Task details: Your answer should be the records below, written out exactly.

The records:
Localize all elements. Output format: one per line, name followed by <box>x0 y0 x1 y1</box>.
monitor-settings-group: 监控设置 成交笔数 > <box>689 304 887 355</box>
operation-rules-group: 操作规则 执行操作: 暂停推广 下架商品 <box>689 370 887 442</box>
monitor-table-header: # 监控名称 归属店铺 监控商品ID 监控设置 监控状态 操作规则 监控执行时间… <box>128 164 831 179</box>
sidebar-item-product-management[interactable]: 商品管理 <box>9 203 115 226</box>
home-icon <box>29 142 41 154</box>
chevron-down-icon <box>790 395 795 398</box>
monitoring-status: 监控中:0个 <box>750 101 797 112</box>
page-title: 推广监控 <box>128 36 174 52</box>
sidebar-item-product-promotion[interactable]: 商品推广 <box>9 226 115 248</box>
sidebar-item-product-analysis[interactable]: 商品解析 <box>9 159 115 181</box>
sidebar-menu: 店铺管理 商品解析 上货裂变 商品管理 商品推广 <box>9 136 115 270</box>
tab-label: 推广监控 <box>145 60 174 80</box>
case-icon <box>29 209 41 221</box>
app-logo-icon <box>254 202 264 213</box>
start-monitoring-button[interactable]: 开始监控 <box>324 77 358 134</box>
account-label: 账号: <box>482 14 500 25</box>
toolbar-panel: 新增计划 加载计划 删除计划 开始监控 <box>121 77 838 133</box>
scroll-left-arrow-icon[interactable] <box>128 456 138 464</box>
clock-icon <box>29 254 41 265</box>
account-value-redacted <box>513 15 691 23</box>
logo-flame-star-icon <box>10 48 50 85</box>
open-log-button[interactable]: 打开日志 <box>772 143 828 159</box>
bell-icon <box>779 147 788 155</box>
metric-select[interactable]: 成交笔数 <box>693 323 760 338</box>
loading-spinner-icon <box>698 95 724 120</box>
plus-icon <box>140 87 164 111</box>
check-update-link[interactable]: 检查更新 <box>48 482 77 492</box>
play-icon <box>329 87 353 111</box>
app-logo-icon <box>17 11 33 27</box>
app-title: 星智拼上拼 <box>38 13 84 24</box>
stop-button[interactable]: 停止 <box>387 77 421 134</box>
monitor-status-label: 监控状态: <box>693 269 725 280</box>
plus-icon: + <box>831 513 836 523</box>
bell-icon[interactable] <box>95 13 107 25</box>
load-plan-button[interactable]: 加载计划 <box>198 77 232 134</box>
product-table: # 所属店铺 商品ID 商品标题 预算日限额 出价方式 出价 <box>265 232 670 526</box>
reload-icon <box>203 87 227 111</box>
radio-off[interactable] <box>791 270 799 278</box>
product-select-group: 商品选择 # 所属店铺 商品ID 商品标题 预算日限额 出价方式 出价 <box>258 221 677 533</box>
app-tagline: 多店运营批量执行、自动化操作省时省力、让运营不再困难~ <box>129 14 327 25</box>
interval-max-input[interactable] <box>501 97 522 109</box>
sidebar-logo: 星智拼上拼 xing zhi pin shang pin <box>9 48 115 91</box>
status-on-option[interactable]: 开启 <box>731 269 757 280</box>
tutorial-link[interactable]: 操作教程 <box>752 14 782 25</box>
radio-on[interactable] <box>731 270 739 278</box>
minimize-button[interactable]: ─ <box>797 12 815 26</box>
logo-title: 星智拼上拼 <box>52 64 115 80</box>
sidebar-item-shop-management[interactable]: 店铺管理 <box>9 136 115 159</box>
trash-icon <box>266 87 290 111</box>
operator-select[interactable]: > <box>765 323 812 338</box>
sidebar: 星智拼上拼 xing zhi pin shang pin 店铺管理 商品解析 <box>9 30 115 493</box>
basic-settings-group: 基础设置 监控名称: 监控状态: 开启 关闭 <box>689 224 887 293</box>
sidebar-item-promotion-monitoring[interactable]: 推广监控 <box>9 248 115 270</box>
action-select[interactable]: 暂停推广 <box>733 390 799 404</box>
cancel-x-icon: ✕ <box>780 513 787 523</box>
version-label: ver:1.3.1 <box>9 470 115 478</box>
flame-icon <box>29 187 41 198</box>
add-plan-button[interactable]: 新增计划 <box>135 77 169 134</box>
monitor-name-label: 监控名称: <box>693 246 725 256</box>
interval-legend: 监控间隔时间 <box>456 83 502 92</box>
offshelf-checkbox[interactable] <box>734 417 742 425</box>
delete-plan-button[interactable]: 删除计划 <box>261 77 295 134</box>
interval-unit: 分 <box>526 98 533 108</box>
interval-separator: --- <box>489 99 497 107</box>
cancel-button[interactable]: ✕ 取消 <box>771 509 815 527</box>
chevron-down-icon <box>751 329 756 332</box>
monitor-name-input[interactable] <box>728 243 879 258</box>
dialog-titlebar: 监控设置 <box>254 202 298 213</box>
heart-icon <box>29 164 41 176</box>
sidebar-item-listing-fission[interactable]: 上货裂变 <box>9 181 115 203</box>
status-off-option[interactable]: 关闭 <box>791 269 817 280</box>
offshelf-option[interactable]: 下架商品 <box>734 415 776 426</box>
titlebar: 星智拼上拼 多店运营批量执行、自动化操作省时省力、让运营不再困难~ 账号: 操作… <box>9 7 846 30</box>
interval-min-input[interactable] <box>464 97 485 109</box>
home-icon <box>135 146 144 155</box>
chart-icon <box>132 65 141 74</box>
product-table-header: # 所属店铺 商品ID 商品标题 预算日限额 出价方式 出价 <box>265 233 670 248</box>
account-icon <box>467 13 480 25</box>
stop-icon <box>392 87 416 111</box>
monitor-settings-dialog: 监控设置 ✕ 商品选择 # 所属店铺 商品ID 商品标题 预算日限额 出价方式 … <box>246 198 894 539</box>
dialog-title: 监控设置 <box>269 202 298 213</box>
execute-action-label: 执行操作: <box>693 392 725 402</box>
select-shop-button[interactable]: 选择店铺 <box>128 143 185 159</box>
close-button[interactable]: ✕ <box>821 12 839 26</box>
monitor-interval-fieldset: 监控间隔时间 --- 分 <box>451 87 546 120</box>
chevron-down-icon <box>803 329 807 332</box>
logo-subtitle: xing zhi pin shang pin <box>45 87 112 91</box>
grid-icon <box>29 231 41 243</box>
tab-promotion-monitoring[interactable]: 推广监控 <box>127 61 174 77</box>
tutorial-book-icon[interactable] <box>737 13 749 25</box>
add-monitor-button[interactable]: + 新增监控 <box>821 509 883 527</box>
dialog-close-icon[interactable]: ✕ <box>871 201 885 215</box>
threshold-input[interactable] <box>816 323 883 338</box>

Written answer:
Localize all elements. Output format: one per line, name followed by <box>x0 y0 x1 y1</box>.
monitor-settings-group: 监控设置 成交笔数 > <box>689 304 887 355</box>
operation-rules-group: 操作规则 执行操作: 暂停推广 下架商品 <box>689 370 887 442</box>
monitor-table-header: # 监控名称 归属店铺 监控商品ID 监控设置 监控状态 操作规则 监控执行时间… <box>128 164 831 179</box>
sidebar-item-product-management[interactable]: 商品管理 <box>9 203 115 226</box>
home-icon <box>29 142 41 154</box>
chevron-down-icon <box>790 395 795 398</box>
monitoring-status: 监控中:0个 <box>750 101 797 112</box>
page-title: 推广监控 <box>128 36 174 52</box>
sidebar-item-product-promotion[interactable]: 商品推广 <box>9 226 115 248</box>
sidebar-item-product-analysis[interactable]: 商品解析 <box>9 159 115 181</box>
sidebar-menu: 店铺管理 商品解析 上货裂变 商品管理 商品推广 <box>9 136 115 270</box>
tab-label: 推广监控 <box>145 60 174 80</box>
case-icon <box>29 209 41 221</box>
app-logo-icon <box>254 202 264 213</box>
start-monitoring-button[interactable]: 开始监控 <box>324 77 358 134</box>
account-label: 账号: <box>482 14 500 25</box>
toolbar-panel: 新增计划 加载计划 删除计划 开始监控 <box>121 77 838 133</box>
scroll-left-arrow-icon[interactable] <box>128 456 138 464</box>
clock-icon <box>29 254 41 265</box>
account-value-redacted <box>513 15 691 23</box>
logo-flame-star-icon <box>10 48 50 85</box>
open-log-button[interactable]: 打开日志 <box>772 143 828 159</box>
bell-icon <box>779 147 788 155</box>
metric-select[interactable]: 成交笔数 <box>693 323 760 338</box>
loading-spinner-icon <box>698 95 724 120</box>
plus-icon <box>140 87 164 111</box>
check-update-link[interactable]: 检查更新 <box>48 482 77 492</box>
play-icon <box>329 87 353 111</box>
app-logo-icon <box>17 11 33 27</box>
app-title: 星智拼上拼 <box>38 13 84 24</box>
stop-button[interactable]: 停止 <box>387 77 421 134</box>
monitor-status-label: 监控状态: <box>693 269 725 280</box>
plus-icon: + <box>831 513 836 523</box>
bell-icon[interactable] <box>95 13 107 25</box>
load-plan-button[interactable]: 加载计划 <box>198 77 232 134</box>
product-table: # 所属店铺 商品ID 商品标题 预算日限额 出价方式 出价 <box>265 232 670 526</box>
reload-icon <box>203 87 227 111</box>
radio-off[interactable] <box>791 270 799 278</box>
product-select-group: 商品选择 # 所属店铺 商品ID 商品标题 预算日限额 出价方式 出价 <box>258 221 677 533</box>
app-tagline: 多店运营批量执行、自动化操作省时省力、让运营不再困难~ <box>129 14 327 25</box>
interval-max-input[interactable] <box>501 97 522 109</box>
sidebar-logo: 星智拼上拼 xing zhi pin shang pin <box>9 48 115 91</box>
status-on-option[interactable]: 开启 <box>731 269 757 280</box>
tutorial-link[interactable]: 操作教程 <box>752 14 782 25</box>
radio-on[interactable] <box>731 270 739 278</box>
minimize-button[interactable]: ─ <box>797 12 815 26</box>
logo-title: 星智拼上拼 <box>52 64 115 80</box>
sidebar-item-shop-management[interactable]: 店铺管理 <box>9 136 115 159</box>
trash-icon <box>266 87 290 111</box>
operator-select[interactable]: > <box>765 323 812 338</box>
sidebar: 星智拼上拼 xing zhi pin shang pin 店铺管理 商品解析 <box>9 30 115 493</box>
basic-settings-group: 基础设置 监控名称: 监控状态: 开启 关闭 <box>689 224 887 293</box>
sidebar-item-promotion-monitoring[interactable]: 推广监控 <box>9 248 115 270</box>
action-select[interactable]: 暂停推广 <box>733 390 799 404</box>
cancel-x-icon: ✕ <box>780 513 787 523</box>
version-label: ver:1.3.1 <box>9 470 115 478</box>
flame-icon <box>29 187 41 198</box>
add-plan-button[interactable]: 新增计划 <box>135 77 169 134</box>
monitor-name-label: 监控名称: <box>693 246 725 256</box>
interval-legend: 监控间隔时间 <box>456 83 502 92</box>
offshelf-checkbox[interactable] <box>734 417 742 425</box>
delete-plan-button[interactable]: 删除计划 <box>261 77 295 134</box>
interval-unit: 分 <box>526 98 533 108</box>
interval-separator: --- <box>489 99 497 107</box>
cancel-button[interactable]: ✕ 取消 <box>771 509 815 527</box>
chevron-down-icon <box>751 329 756 332</box>
monitor-name-input[interactable] <box>728 243 879 258</box>
dialog-titlebar: 监控设置 <box>254 202 298 213</box>
heart-icon <box>29 164 41 176</box>
sidebar-item-listing-fission[interactable]: 上货裂变 <box>9 181 115 203</box>
status-off-option[interactable]: 关闭 <box>791 269 817 280</box>
offshelf-option[interactable]: 下架商品 <box>734 415 776 426</box>
titlebar: 星智拼上拼 多店运营批量执行、自动化操作省时省力、让运营不再困难~ 账号: 操作… <box>9 7 846 30</box>
interval-min-input[interactable] <box>464 97 485 109</box>
home-icon <box>135 146 144 155</box>
chart-icon <box>132 65 141 74</box>
product-table-header: # 所属店铺 商品ID 商品标题 预算日限额 出价方式 出价 <box>265 233 670 248</box>
account-icon <box>467 13 480 25</box>
stop-icon <box>392 87 416 111</box>
monitor-settings-dialog: 监控设置 ✕ 商品选择 # 所属店铺 商品ID 商品标题 预算日限额 出价方式 … <box>246 198 894 539</box>
dialog-title: 监控设置 <box>269 202 298 213</box>
execute-action-label: 执行操作: <box>693 392 725 402</box>
select-shop-button[interactable]: 选择店铺 <box>128 143 185 159</box>
close-button[interactable]: ✕ <box>821 12 839 26</box>
monitor-interval-fieldset: 监控间隔时间 --- 分 <box>451 87 546 120</box>
chevron-down-icon <box>803 329 807 332</box>
logo-subtitle: xing zhi pin shang pin <box>45 87 112 91</box>
grid-icon <box>29 231 41 243</box>
tab-promotion-monitoring[interactable]: 推广监控 <box>127 61 174 77</box>
tutorial-book-icon[interactable] <box>737 13 749 25</box>
add-monitor-button[interactable]: + 新增监控 <box>821 509 883 527</box>
dialog-close-icon[interactable]: ✕ <box>871 201 885 215</box>
threshold-input[interactable] <box>816 323 883 338</box>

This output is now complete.